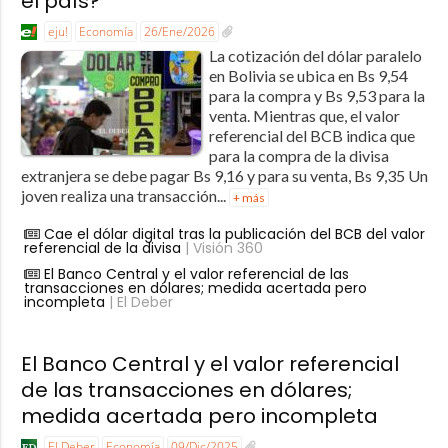
el país?
eju!
Economía
26/Ene/2026
La cotización del dólar paralelo
en Bolivia se ubica en Bs 9,54
para la compra y Bs 9,53 para la
venta. Mientras que, el valor
referencial del BCB indica que
para la compra de la divisa
extranjera se debe pagar Bs 9,16 y para su venta, Bs 9,35 Un
joven realiza una transacción...
+ más
Cae el dólar digital tras la publicación del BCB del valor
referencial de la divisa
| Visión 360
El Banco Central y el valor referencial de las
transacciones en dólares; medida acertada pero
incompleta
| El Deber
El Banco Central y el valor referencial
de las transacciones en dólares;
medida acertada pero incompleta
El Deber
Economía
09/Dic/2025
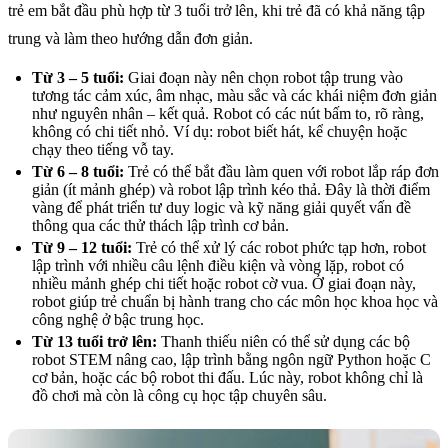
trẻ em bắt đầu phù hợp từ 3 tuổi trở lên, khi trẻ đã có khả năng tập
trung và làm theo hướng dẫn đơn giản.
Từ 3 – 5 tuổi:
Giai đoạn này nên chọn robot tập trung vào
tương tác cảm xúc, âm nhạc, màu sắc và các khái niệm đơn giản
như nguyên nhân – kết quả. Robot có các nút bấm to, rõ ràng,
không có chi tiết nhỏ. Ví dụ: robot biết hát, kể chuyện hoặc
chạy theo tiếng vỗ tay.
Từ 6 – 8 tuổi:
Trẻ có thể bắt đầu làm quen với robot lắp ráp đơn
giản (ít mảnh ghép) và robot lập trình kéo thả. Đây là thời điểm
vàng để phát triển tư duy logic và kỹ năng giải quyết vấn đề
thông qua các thử thách lập trình cơ bản.
Từ 9 – 12 tuổi:
Trẻ có thể xử lý các robot phức tạp hơn, robot
lập trình với nhiều câu lệnh điều kiện và vòng lặp, robot có
nhiều mảnh ghép chi tiết hoặc robot cờ vua. Ở giai đoạn này,
robot giúp trẻ chuẩn bị hành trang cho các môn học khoa học và
công nghệ ở bậc trung học.
Từ 13 tuổi trở lên:
Thanh thiếu niên có thể sử dụng các bộ
robot STEM nâng cao, lập trình bằng ngôn ngữ Python hoặc C
cơ bản, hoặc các bộ robot thi đấu. Lúc này, robot không chỉ là
đồ chơi mà còn là công cụ học tập chuyên sâu.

....................

▶ [WHAT IS NEEDED]:
Out of the preceding entries, pull each line that contains the word "năng".

▶ [PROBLEM SOLUTION]:
trẻ em bắt đầu phù hợp từ 3 tuổi trở lên, khi trẻ đã có khả năng tập
vàng để phát triển tư duy logic và kỹ năng giải quyết vấn đề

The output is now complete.